Below are some records. Quote exactly the lines from the one that contains "Rechnungsmanagement für Online-Shops." through the last, both included, and leave out the pictures.

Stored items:

□ □ □ □ □ □ □

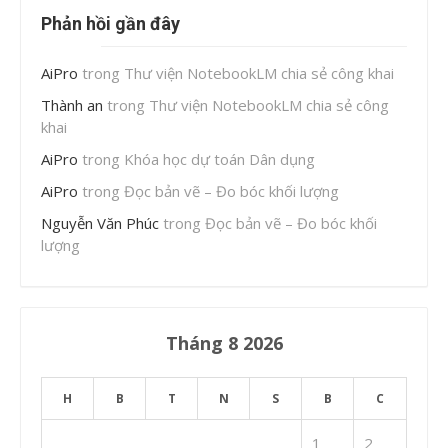
Phản hồi gần đây
AiPro
trong
Thư viện NotebookLM chia sẻ công khai
Thành an
trong
Thư viện NotebookLM chia sẻ công
khai
AiPro
trong
Khóa học dự toán Dân dụng
AiPro
trong
Đọc bản vẽ – Đo bóc khối lượng
Nguyễn Văn Phúc
trong
Đọc bản vẽ – Đo bóc khối
lượng
Tháng 8 2026
H
B
T
N
S
B
C
1
2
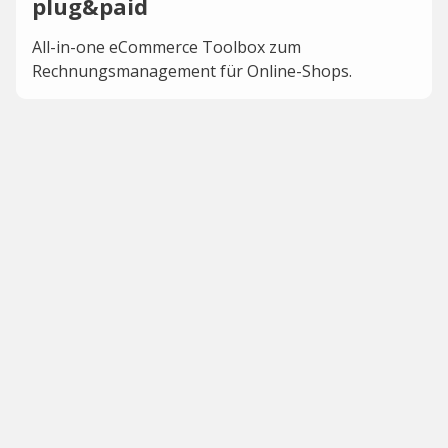
plug&paid
All-in-one eCommerce Toolbox zum
Rechnungsmanagement für Online-Shops.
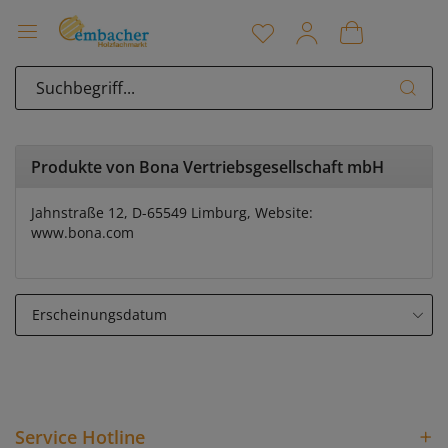
Produkte von Bona Vertriebsgesellschaft mbH
Jahnstraße 12, D-65549 Limburg, Website:
www.bona.com
Service Hotline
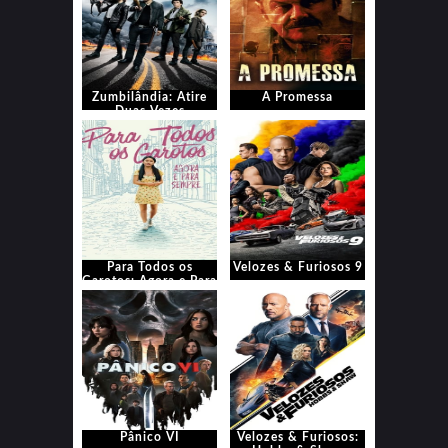
Zumbilândia: Atire
A Promessa
Duas Vezes
Para Todos os
Velozes & Furiosos 9
Garotos: Agora e Para
Sempre
Pânico VI
Velozes & Furiosos:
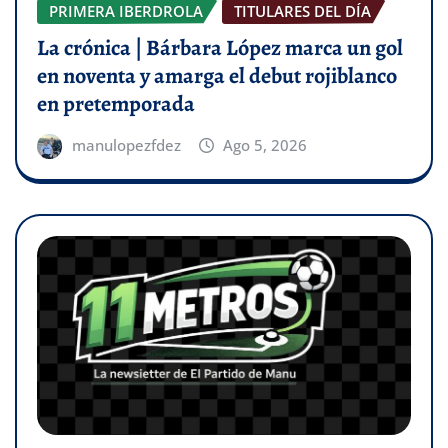
PRIMERA IBERDROLA
TITULARES DEL DÍA
La crónica | Bárbara López marca un gol
en noventa y amarga el debut rojiblanco
en pretemporada
manulopezfdez
Ago 5, 2026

□ □ □ □ □ □ □

→ EXPECTED ANSWER
Rechnungsmanagement für Online-Shops.
Produkte von Bona Vertriebsgesellschaft mbH
Jahnstraße 12, D-65549 Limburg, Website:
www.bona.com
Service Hotline
Zumbilândia: Atire
A Promessa
Duas Vezes
Para Todos os
Velozes & Furiosos 9
Garotos: Agora e Para
Sempre
Pânico VI
Velozes & Furiosos:
PRIMERA IBERDROLA
TITULARES DEL DÍA
La crónica | Bárbara López marca un gol
en noventa y amarga el debut rojiblanco
en pretemporada
manulopezfdez
Ago 5, 2026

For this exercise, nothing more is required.